EXERCISE DETAILS:
Omit the pictures and output every entry below exactly as written.
· · ·
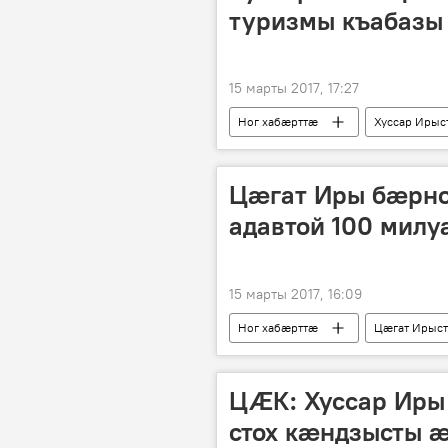
туризмы къабазы
15 марты 2017, 17:27
Ног хабӕрттӕ
Хуссар Ирыс
Цӕгат Иры бæрно
адавтой 100 милу
15 марты 2017, 16:09
Ног хабӕрттӕ
Цӕгат Ирыс
ЦӔК: Хуссар Иры
стох кӕндзысты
· · ·
OUTPUT OF THE TASK:
туризмы къабазы
15 марты 2017, 17:27
Ног хабӕрттӕ
Хуссар Ирыс
Цӕгат Иры бæрно
адавтой 100 милу
15 марты 2017, 16:09
Ног хабӕрттӕ
Цӕгат Ирыс
ЦӔК: Хуссар Иры
стох кӕндзысты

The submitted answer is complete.